I am yet to see it but Movie critic Wilfred Okiche says it is a Hot Mess – it was nothing to write home about.
Launcelot Odua Imasuen’s Invasion 1897, a history lesson and would be blockbuster has been talk of movie circles for years now. After his last major epic, Adesuwa failed to find its target audience due to squabbles with the financiers, Imasuen rebounded with 2014’s Invasion 1897, a long heralded chronicle of events leading to the fall of Oba Ovonramwen of the ancient Benin kingdom.
Hailed as sub-Saharan Africa’s last great monarch, the all-powerful
Oba Ovonramwen was the remaining obstacle between the British powers and
total domination of the African continent. A poorly set up revelatory
scene featuring white actors who cannot act forms the basis for the now
famous Benin expedition and Imasuen’s film cannot quite recover from
As a prelude to the events of 1987, there is a very modern plot line
set in the United Kingdom where a misguided African history student
attempts to steal artefacts from a secure museum. He is apprehended and
put on trial. In his defence, he begins a long winded narrative that
leads into the Oba Ovonramwen saga. This brief introduction is not
particularly well made as overwrought performances compete with terrible
writing and poorly trained actors for audience attention.
Things brighten up in the clustered palaces and wild scenery of the
Benin Empire but only cosmetically. Imasuen and his writer Ossa Earliece
do not quite understand the magnitude of story they are telling and for
the film’s entire running time, they forget to realise they are
shooting for the big screen and not for stage. The story is there all
right, but the screenplay is full of itself and has little to do with
presenting a coherent narrative that will grip audience interest.
Instead of submitting a powerful character profile of this historical
figure- powerful beyond the natural, yet humbled by British brutish
force and cunning- they present a cartoonish tale of big speeches,
dialect advertising and funny acting.

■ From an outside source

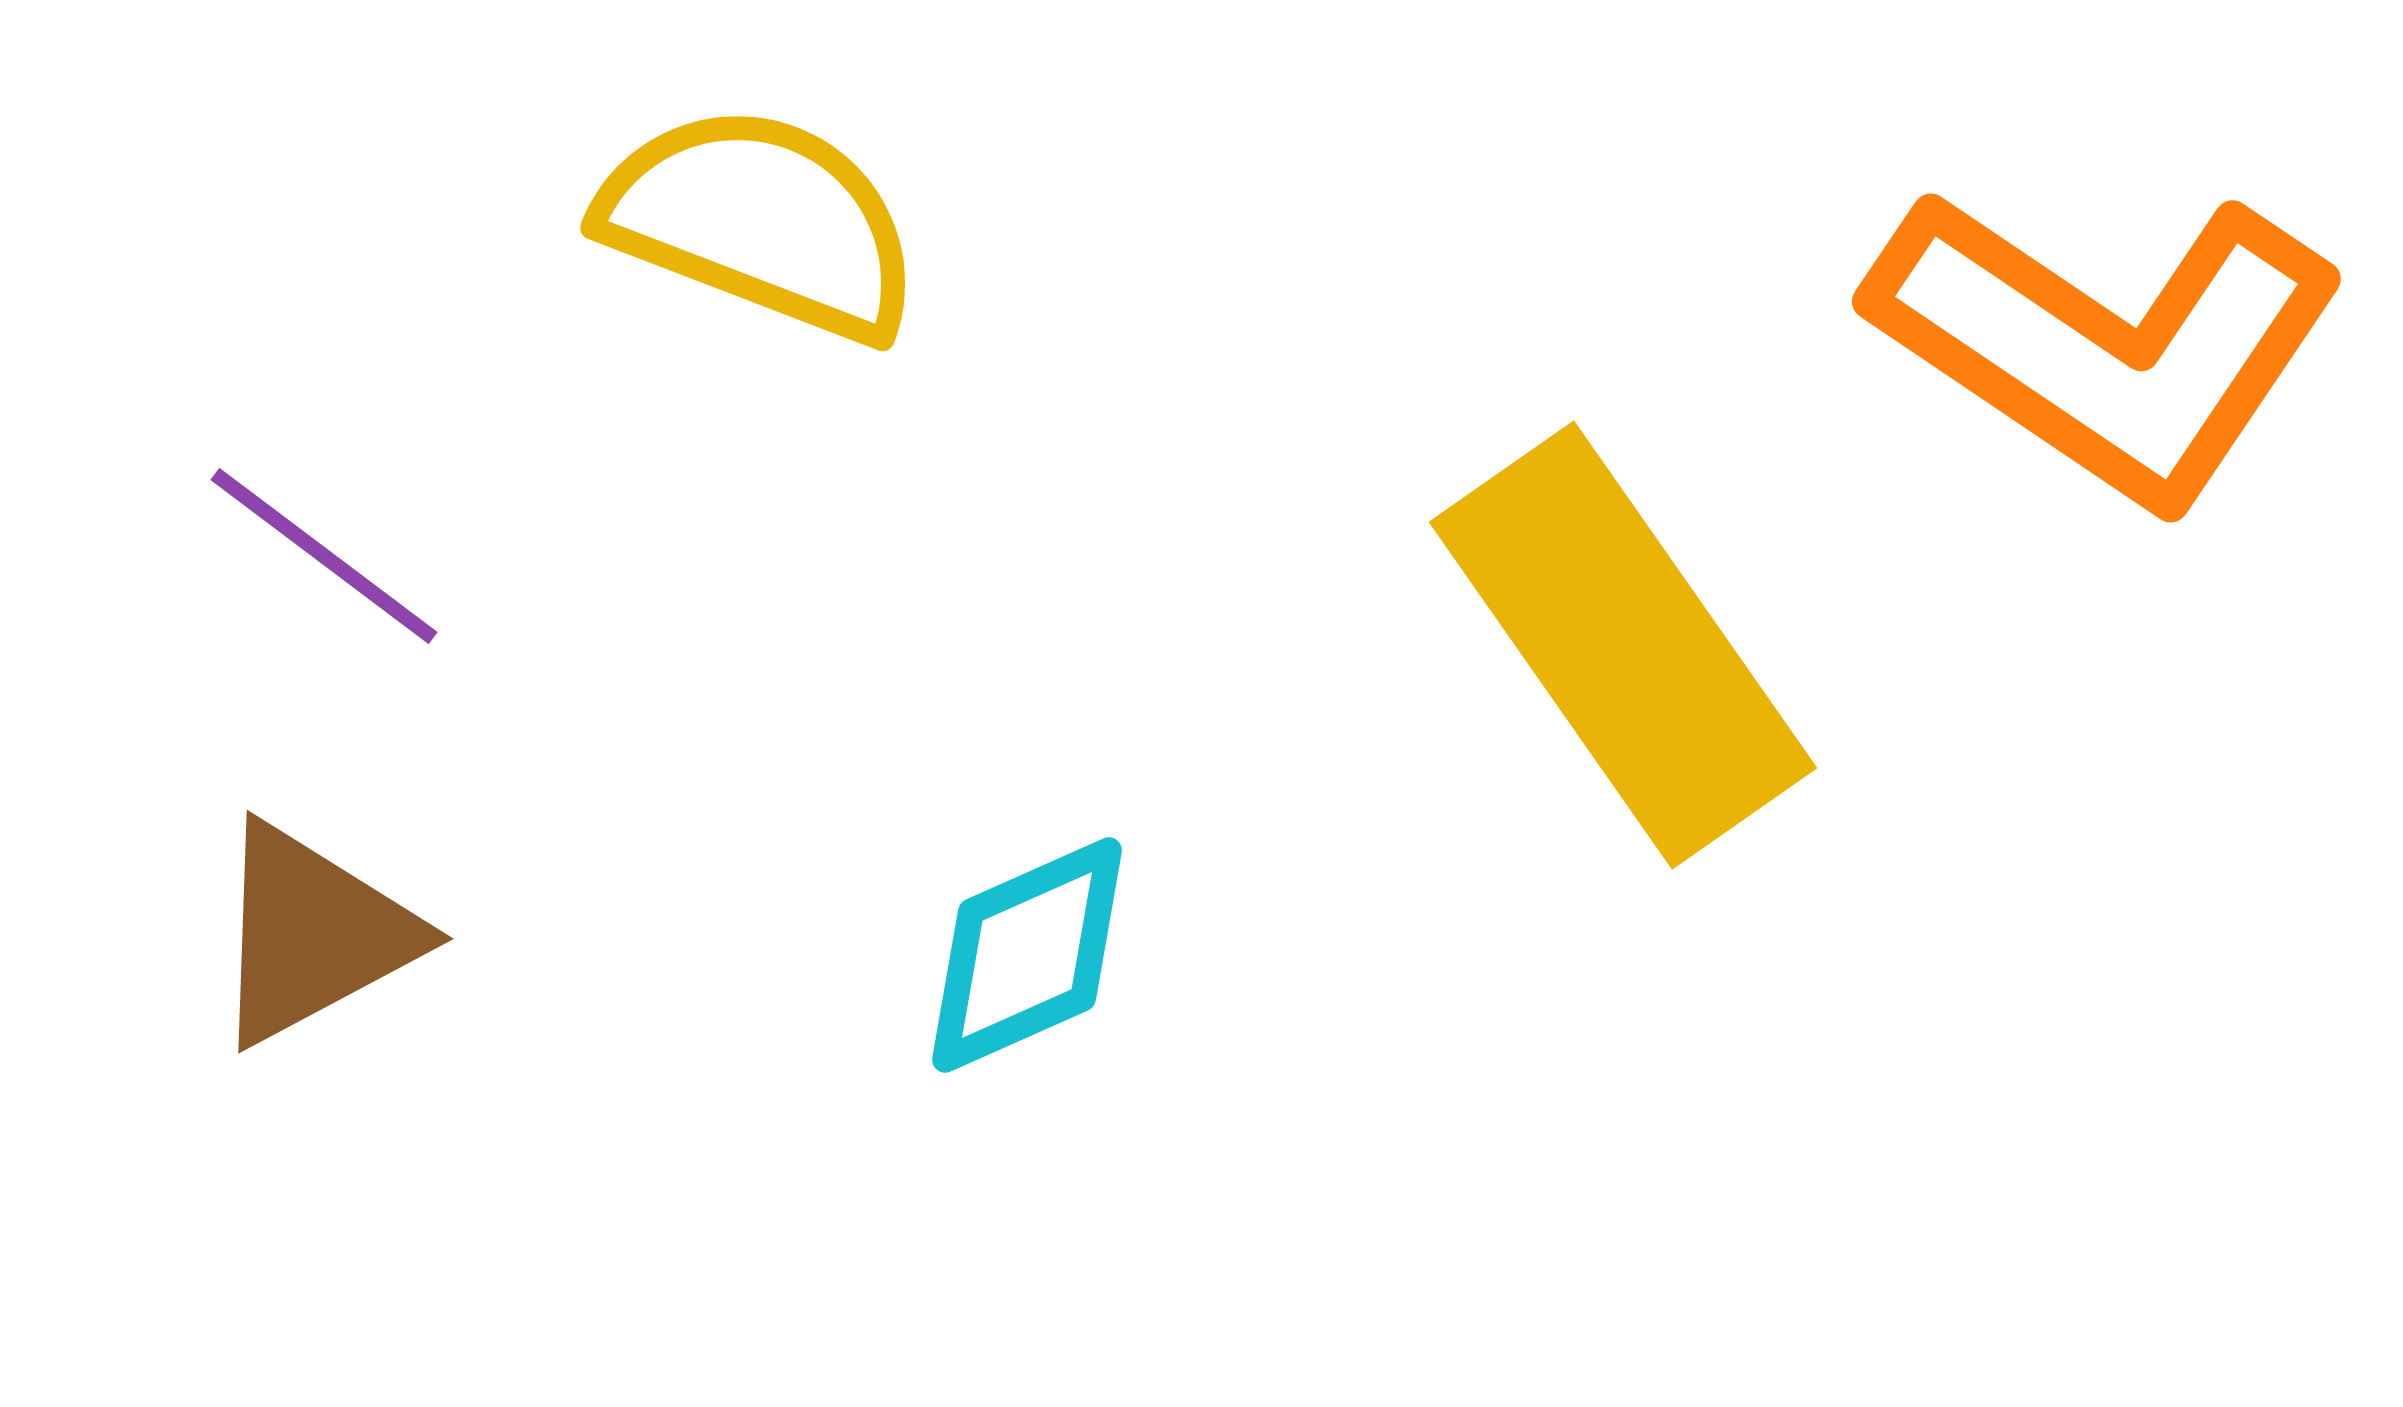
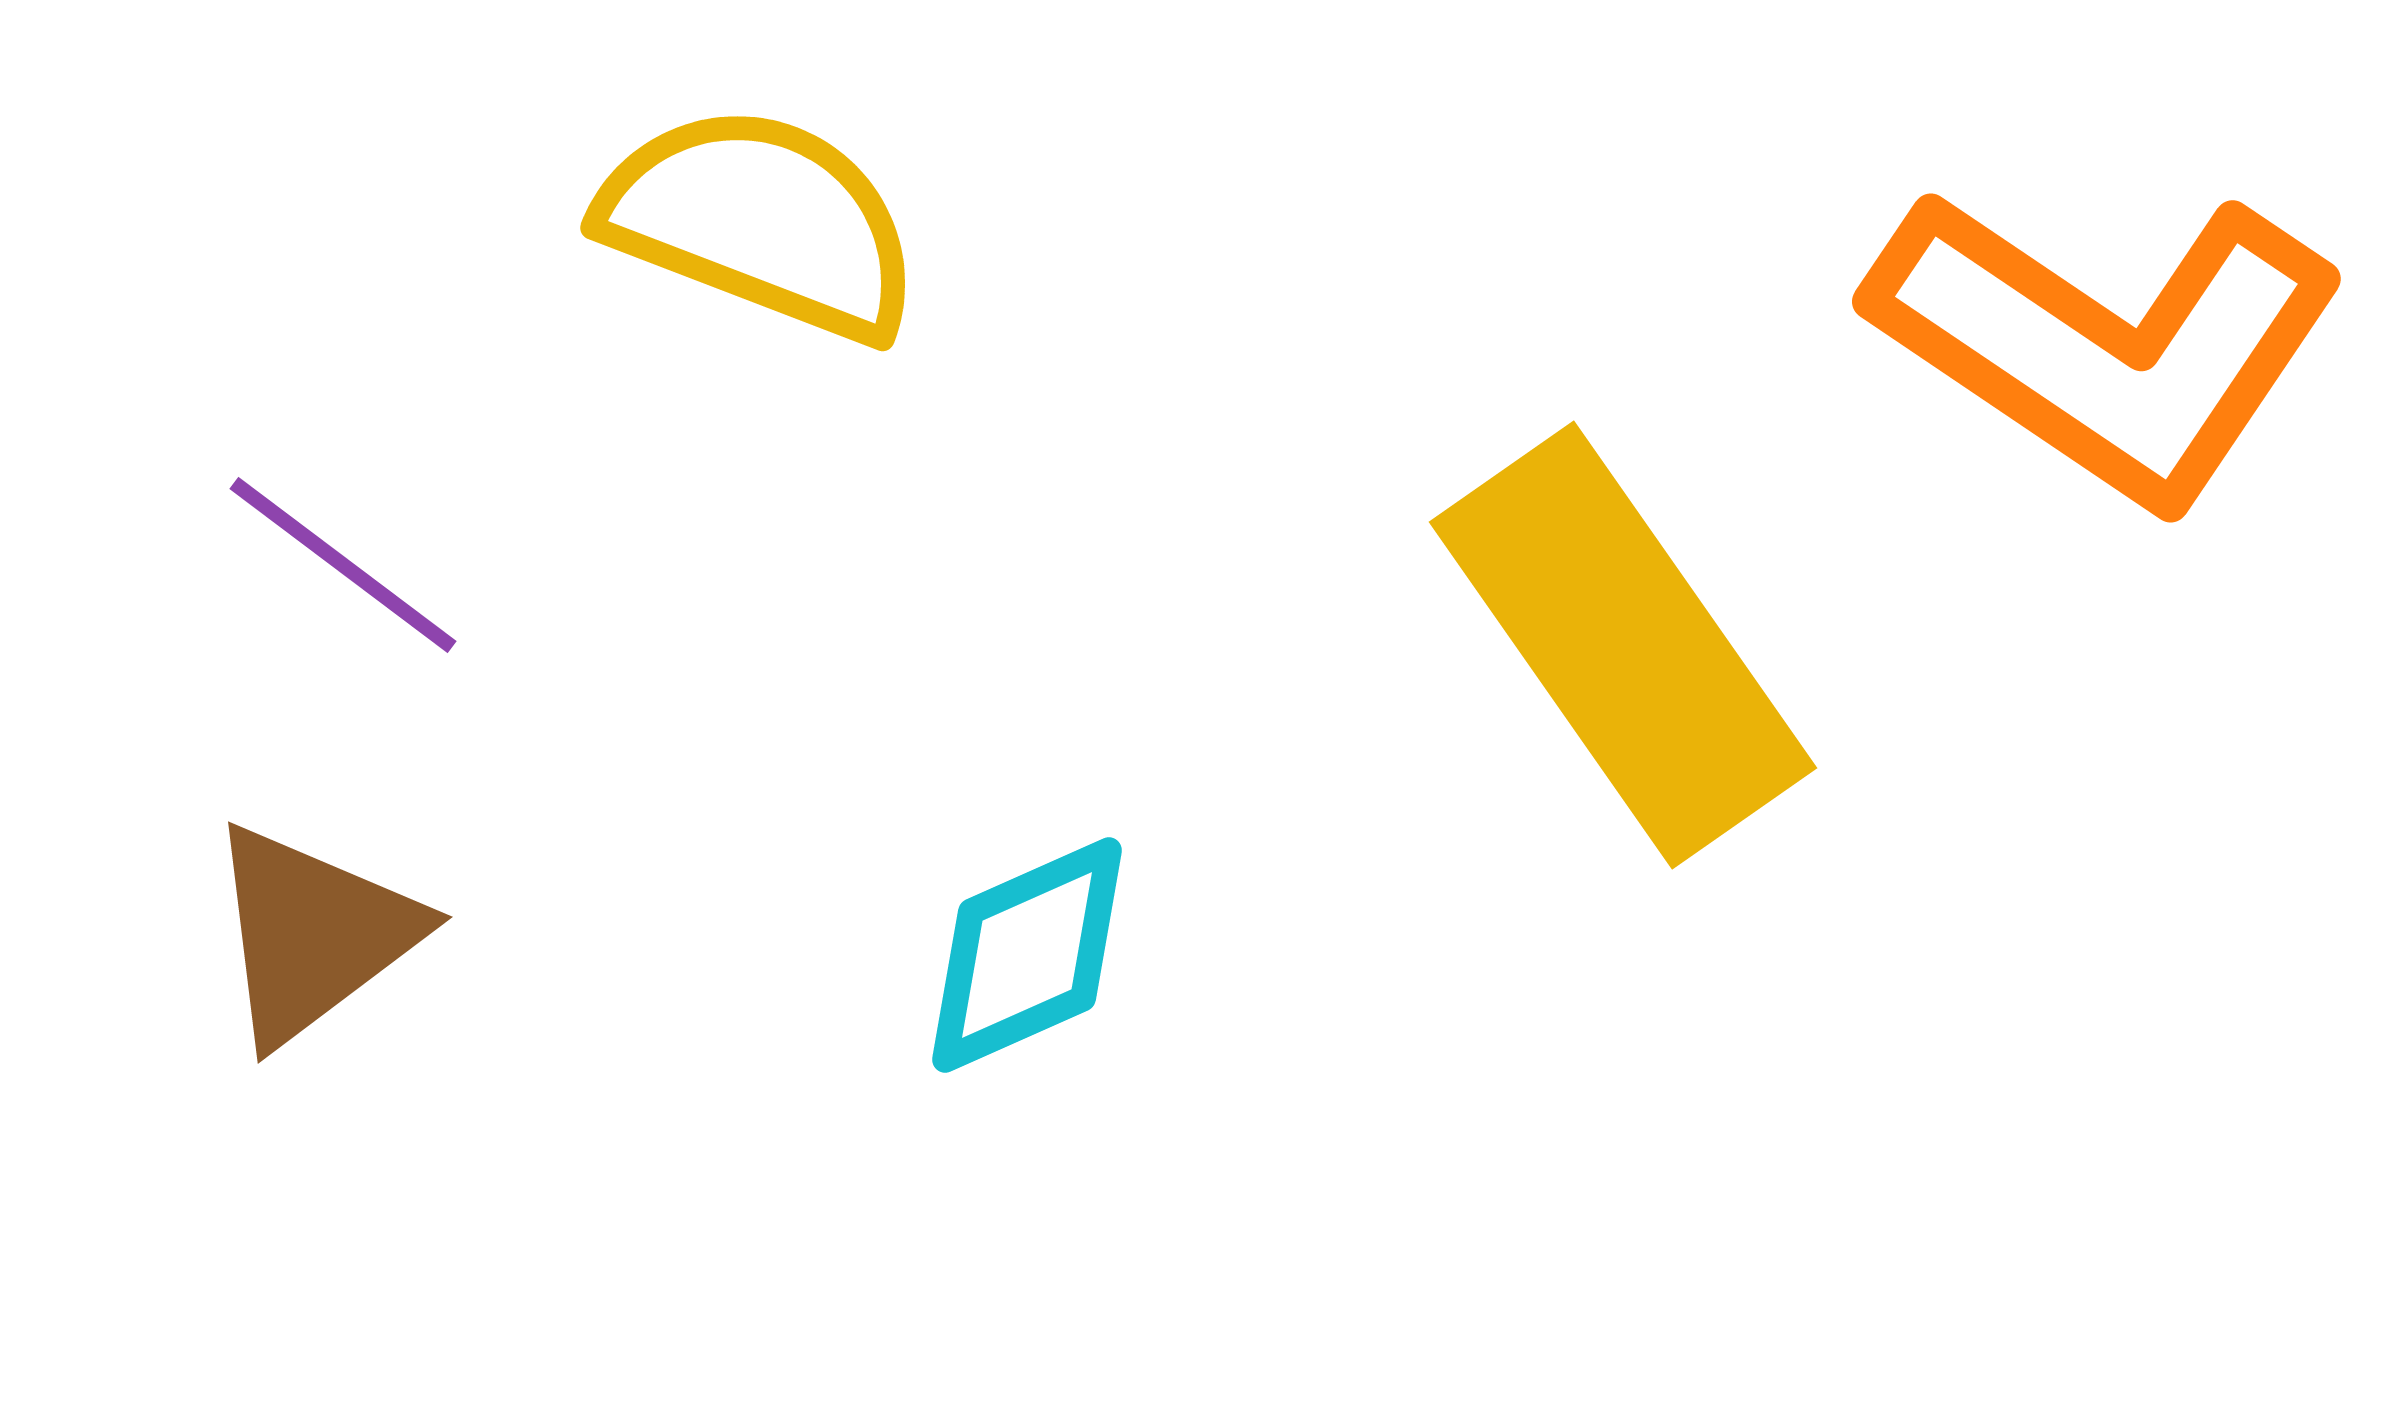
purple line: moved 19 px right, 9 px down
brown triangle: rotated 9 degrees counterclockwise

Oba Ovonramwen- in Imasuen’s
hands, and as played by Mike Omoregbe-, becomes an emotionally unstable
fellow, sheltered from the realities on ground and completely incapable
of evoking even the barest of sympathies, not to talk of awe.
There is nothing to relate to here as the Oba appears demented, and
powerless, engaging in manic fits of rage where he huffs and puffs and
then effects no meaningful change.
Which is not to say that the actors do not give it a go. Omoregbe’s
laughably kitsch performance while not totally unsalvageable is more
suitable for the stage. A good portion of the film consists of
Omoregbe’s Oba shouting out orders and making a big show of himself that
there is a wilful neglect of important relationships with his family
and cabinet members which could have been translated into an engaging,
thrilling endeavour. What makes this man great, what characters make him
endure long enough to become subject of a biopic? What are his flaws?
The film doesn’t bother itself with such considerations.
Instead we are stuck with layers and layers of mediocre dialogue,
battle scenes that are at best, amateurish and an experience that feels
like a history class gone wrong. Even a potent documentary should
stimulate more interest than the finished draft of Invasion 1897.
Invasion 1897 shifts back to events of the present, just when
memories of the first 15 minutes have succeeded in fading away and wraps
up in that crowd pleasing, self-involved manner that only Nollywood
films can quite manage.
Forget the hype, forget the press releases of record showings and sold out tickets, Invasion 1897 is one of the coldest tickets in town and no amount of posturing can save it from itself.